Действие романа происходит будто бы в только что миновавшем веке, и герои его почти современники нам. Но это только на первый поверхностный взгляд. Действие романа происходит в ВЕТХОМ ЗАВЕТЕ, и автор много раз подчеркивает это. Само повествование идёт как бы спиной к НОВОМУ ЗАВЕТУ, а все окна и двери ветхого строения романа плотно законопачены, так, чтобы никто из внутри присутствующих не увидел ни блика, ни отсвета, ни луча новозаветных. Никакой надежды, никакой радости, никакой любви не может быть в этом обессмысленном мире, где «на вход» работает универсальная для всех дыра ( «…и бессмертие, и вечность, и свобода – всё было связано с этой дырой, в которую всё проваливалось, включая и Маркса… и Фрейда, и сам он, старый доктор, который принимал и принимал в свои руки сотни, тысячи, нескончаемый поток мокрых, орущих существ…»), а «на выход» – чудовище смерти.
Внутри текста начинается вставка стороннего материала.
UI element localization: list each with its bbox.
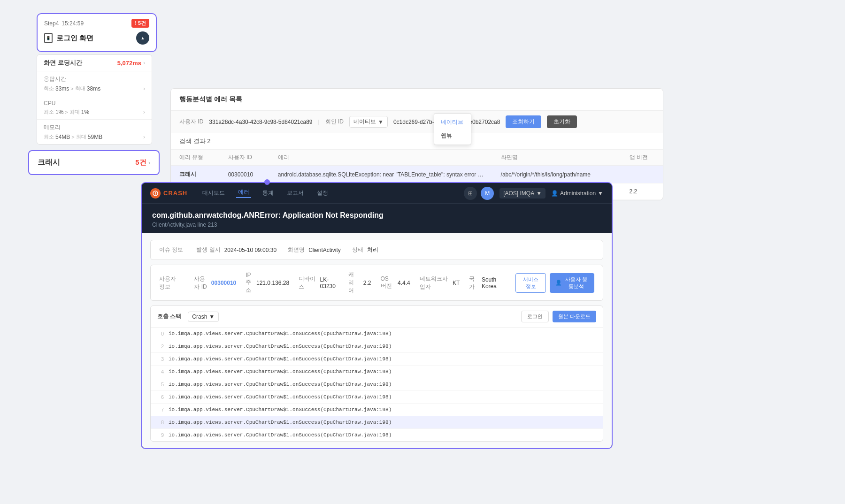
crash-error-sub: ClientActivity.java line 213 <box>152 221 601 228</box>
crash-error-title: com.github.anrwatchdog.ANRError: Applica… <box>152 211 601 220</box>
connector-dot <box>264 179 270 185</box>
stack-item[interactable]: 2 io.imqa.app.views.server.CpuChartDraw$… <box>151 340 603 353</box>
issue-label: 이슈 정보 <box>159 246 183 254</box>
nav-error[interactable]: 에러 <box>236 188 251 198</box>
status-label: 상태 <box>352 246 363 254</box>
stack-trace-list: 0 io.imqa.app.views.server.CpuChartDraw$… <box>151 328 603 441</box>
mem-max: 59MB <box>88 134 102 140</box>
response-sub: 최소 <box>44 85 54 92</box>
history-button[interactable]: 서비스정보 <box>515 273 546 293</box>
ip-label: IP 주소 <box>246 272 253 294</box>
stack-num: 2 <box>157 344 164 349</box>
crash-card[interactable]: 크래시 5건 › <box>28 150 160 175</box>
version-cell <box>621 166 663 183</box>
metrics-panel: 화면 로딩시간 5,072ms › 응답시간 최소 33ms > 최대 38ms… <box>37 54 152 145</box>
response-max: 38ms <box>87 85 100 92</box>
stack-code: io.imqa.app.views.server.CpuChartDraw$1.… <box>169 331 392 336</box>
search-button[interactable]: 조회하기 <box>506 115 541 128</box>
dropdown-option-native[interactable]: 네이티브 <box>434 115 471 129</box>
user-action-btns: 서비스정보 👤 사용자 행동분석 <box>515 273 594 293</box>
stack-item[interactable]: 7 io.imqa.app.views.server.CpuChartDraw$… <box>151 404 603 416</box>
stack-type-value: Crash <box>192 313 207 320</box>
stack-item[interactable]: 6 io.imqa.app.views.server.CpuChartDraw$… <box>151 391 603 404</box>
dropdown-option-webview[interactable]: 웹뷰 <box>434 129 471 143</box>
network-value: KT <box>453 280 460 286</box>
svg-point-2 <box>155 194 156 195</box>
table-row[interactable]: 크래시 00300010 android.database.sqlite.SQL… <box>171 166 663 183</box>
loading-value: 5,072ms <box>117 60 141 67</box>
user-id-cell: 00300010 <box>220 166 269 183</box>
dropdown-arrow: ▼ <box>378 119 384 125</box>
nav-report[interactable]: 보고서 <box>285 189 306 197</box>
log-button[interactable]: 로그인 <box>521 311 549 322</box>
cpu-min: 1% <box>55 109 63 115</box>
mem-sub: 최소 <box>44 133 54 140</box>
stack-item[interactable]: 0 io.imqa.app.views.server.CpuChartDraw$… <box>151 328 603 340</box>
analysis-button[interactable]: 👤 사용자 행동분석 <box>550 273 594 293</box>
nav-dashboard[interactable]: 대시보드 <box>200 189 227 197</box>
app-chevron: ▼ <box>536 190 542 197</box>
country-label: 국가 <box>469 275 478 291</box>
stack-header: 호출 스택 Crash ▼ 로그인 원본 다운로드 <box>151 306 603 328</box>
reset-button[interactable]: 초기화 <box>547 115 577 128</box>
crash-count: 5건 <box>135 158 146 167</box>
nav-icon-1[interactable]: ⊞ <box>464 187 477 200</box>
uid-label: 사용자 ID <box>194 275 207 291</box>
stack-num: 7 <box>157 407 164 412</box>
app-name: [AOS] IMQA <box>503 190 534 197</box>
nav-stats[interactable]: 통계 <box>261 189 276 197</box>
nav-settings[interactable]: 설정 <box>315 189 330 197</box>
user-chevron: ▼ <box>598 190 603 197</box>
stack-item[interactable]: 4 io.imqa.app.views.server.CpuChartDraw$… <box>151 366 603 378</box>
mem-chevron: › <box>143 134 145 140</box>
crash-nav: CRASH 대시보드 에러 통계 보고서 설정 ⊞ M [AOS] IMQA ▼… <box>142 183 612 204</box>
stack-type-select[interactable]: Crash ▼ <box>188 312 219 322</box>
crash-label: 크래시 <box>38 158 60 168</box>
mem-min: 54MB <box>55 134 70 140</box>
country-value: South Korea <box>482 276 506 290</box>
stack-label: 호출 스택 <box>157 313 181 321</box>
device-value: LK-03230 <box>320 276 339 290</box>
col-screen: 화면명 <box>492 150 621 166</box>
analysis-label: 사용자 행동분석 <box>564 276 589 290</box>
carrier-value: 2.2 <box>363 280 371 286</box>
stack-item[interactable]: 9 io.imqa.app.views.server.CpuChartDraw$… <box>151 429 603 441</box>
crash-title-area: com.github.anrwatchdog.ANRError: Applica… <box>142 204 612 233</box>
stack-item[interactable]: 3 io.imqa.app.views.server.CpuChartDraw$… <box>151 353 603 366</box>
stack-code: io.imqa.app.views.server.CpuChartDraw$1.… <box>169 394 392 400</box>
collapse-button[interactable] <box>136 31 149 45</box>
download-button[interactable]: 원본 다운로드 <box>553 311 596 322</box>
app-selector[interactable]: [AOS] IMQA ▼ <box>499 188 545 199</box>
stack-num: 5 <box>157 382 164 387</box>
issue-info-card: 이슈 정보 발생 일시 2024-05-10 09:00:30 화면명 Clie… <box>150 240 603 260</box>
step-header: Step4 15:24:59 ! 5건 <box>44 19 149 28</box>
analysis-icon: 👤 <box>555 280 562 286</box>
loading-metric[interactable]: 화면 로딩시간 5,072ms › <box>37 55 152 71</box>
stack-item[interactable]: 8 io.imqa.app.views.server.CpuChartDraw$… <box>151 416 603 429</box>
session-type-dropdown[interactable]: 네이티브 ▼ <box>349 116 388 128</box>
error-panel-title: 행동분석별 에러 목록 <box>171 89 663 111</box>
col-user-id: 사용자 ID <box>220 150 269 166</box>
stack-code: io.imqa.app.views.server.CpuChartDraw$1.… <box>169 432 392 438</box>
response-chevron: › <box>143 85 145 92</box>
stack-num: 3 <box>157 356 164 362</box>
stack-card: 호출 스택 Crash ▼ 로그인 원본 다운로드 0 io.imqa.app.… <box>150 305 603 442</box>
step-card: Step4 15:24:59 ! 5건 📱 로그인 화면 <box>37 13 157 52</box>
step-time: 15:24:59 <box>61 20 84 27</box>
response-label: 응답시간 <box>44 75 145 83</box>
col-version: 앱 버전 <box>621 150 663 166</box>
response-metric[interactable]: 응답시간 최소 33ms > 최대 38ms › <box>37 71 152 96</box>
screen-cell: /abc/*/origin/*/this/is/long/path/name <box>492 166 621 183</box>
user-id-value[interactable]: 00300010 <box>211 280 236 286</box>
user-selector[interactable]: 👤 Administration ▼ <box>551 190 603 197</box>
nav-icon-2[interactable]: M <box>481 187 494 200</box>
issue-screen: ClientActivity <box>308 247 341 253</box>
step-screen-name: 로그인 화면 <box>56 34 132 43</box>
stack-item[interactable]: 5 io.imqa.app.views.server.CpuChartDraw$… <box>151 378 603 391</box>
step-title-row: Step4 15:24:59 <box>44 20 84 27</box>
cpu-metric[interactable]: CPU 최소 1% > 최대 1% › <box>37 96 152 120</box>
stack-num: 0 <box>157 331 164 336</box>
session-type-dropdown-menu: 네이티브 웹뷰 <box>434 113 471 145</box>
memory-metric[interactable]: 메모리 최소 54MB > 최대 59MB › <box>37 120 152 144</box>
crash-chevron: › <box>148 159 150 166</box>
Знаковый эпиграф подобрала писательница к роману: «Истина лежит на стороне смерти», изречение сие принадлежит Симоне Вайль.
Не только душно, но и страшно, потому что навеки смертно жить в мире, где единственный смысл пытаются отыскать в «нескончаемом потоке» тех самых младенцев, которым уготованы вырождение, скорби, смерть. Если глядеть из русской литературной традиции, построенной в координатах Православия, то ясно видно, что радость-то есть и жизнь оправдана и прекрасна навсегда, но это верно только в присутствии Богомладенца. А если подмена? К тому же – очередная, неловкая, самодельная, то и света никакого нет, серость, уныние, пустота.
Судите сами: «… Павел Алексеевич берёт младенца в руки, и поворачивает его к Елене лицом… И в этом младенце сходится вся радость мира, и свет, и смысл. Как будто посреди солнечного дня взошло еще одно солнце… младенец этот принадлежит им всем, а они – ему…»
А окружают этого самого обыкновенного ребёнка, младенца с маленькой буквы – все-все-все, всё человечество: предки и родственники супружеской пары Кукоцких, «тверская Томочкина родня, бородатые евреи с Торой во лбу, и какие-то вовсе незнакомые… их делается всё больше…»
Есть в этой сцене некое подспудное кощунство, актуальное, конечно, только для тех, для кого солнце – не младенец, а Богомладенец, для кого приход Мессии – свершившееся обетование.
Не Рождество, а рождение, не Успение, а смерть, не Сретение, а просто старец Гольдберг раскрывает объятья правнуку; не Пречистая Дева Мария, а «просто Мария» – обращается уж вовсе в сериального персонажа. Вот как мимоходом замечает писательница: «…бессеменное зачатие приписывают одной лишь Марии из Назарета…» Все эти аллюзии и парафразы из Евангелия преследуют единственную цель: перевести сакральную, таинственную реальность в профанную, снизить до обыденности, отчасти заслонив физиологией.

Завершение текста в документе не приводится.